Resistance is the barrier preventing electrons from moving through a conductor. The higher the resistance, the less likely it is for an electron to cross the gap between **two points** in the conductor.

So, increasing voltage will cause an increase in current, while increasing resistance will cause the current to drop. If you want to test yourself: take a look at my diagram below. It shows the effect of resistance on current.

When a simple voltage source feeds **a single simple resistance**, power consumption in the resistance increases as the resistance lowers because current increases as voltage falls. Taking into consideration the source's internal resistance, however, it will begin to decline at **some time**. At first glance this might not seem significant because reduced resistance means more current and thus increased power consumption. But remember that the voltage source is also reducing **its output**, so there will be times when the resistance is very low yet the power supply is still delivering a full voltage.

The situation becomes much more complicated if we have a circuit with many different resistors. Current will flow through any open circuit or short circuit, so the only way to reduce the power consumed by such a circuit is to make all the components more conductive. This can be done by using better materials or by increasing the number of circuits or transistors on a chip.

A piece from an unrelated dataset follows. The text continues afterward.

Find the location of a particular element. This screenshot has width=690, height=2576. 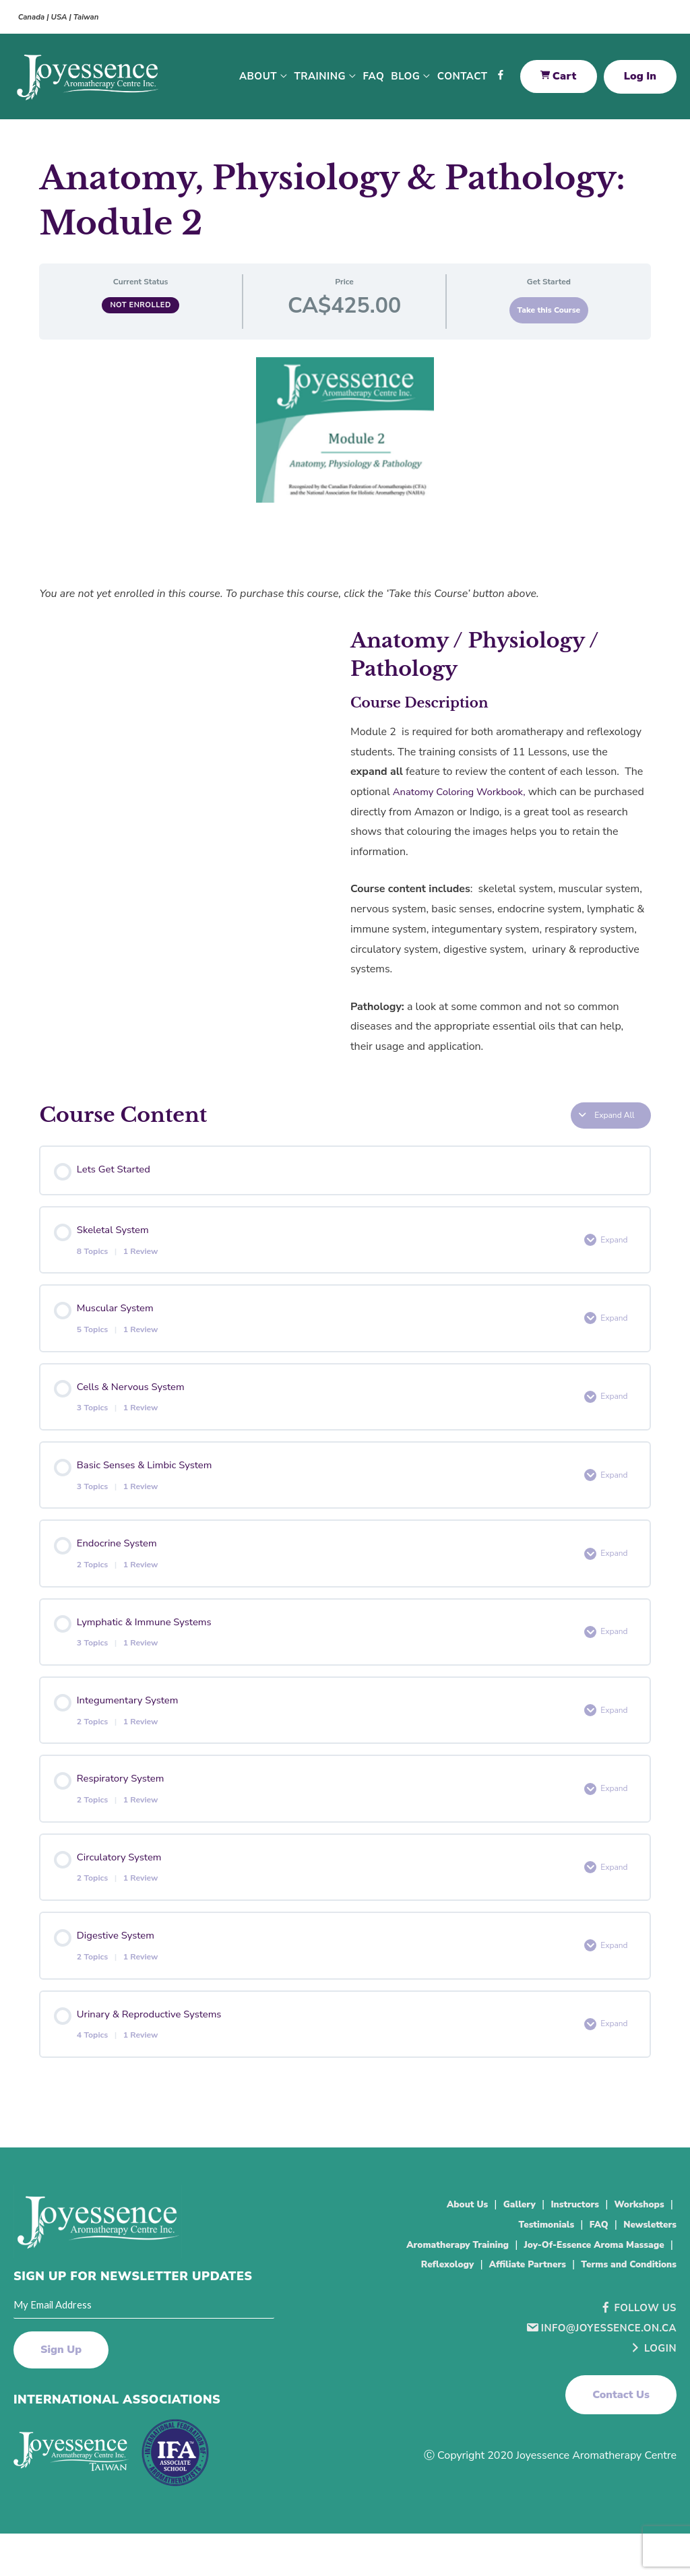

It is also possible to control the amount of current flowing through each component - for example by using MOSFETs (metal-oxide-semiconductor field-effect transistors) as switches - but this requires additional circuitry.

In general, the power consumption of active circuits will increase as their resistance drops, until a point where further reduction leads to lower voltages and thus inactive components. At this point the power consumption begins to rise again as more energy is needed to keep the circuit awake.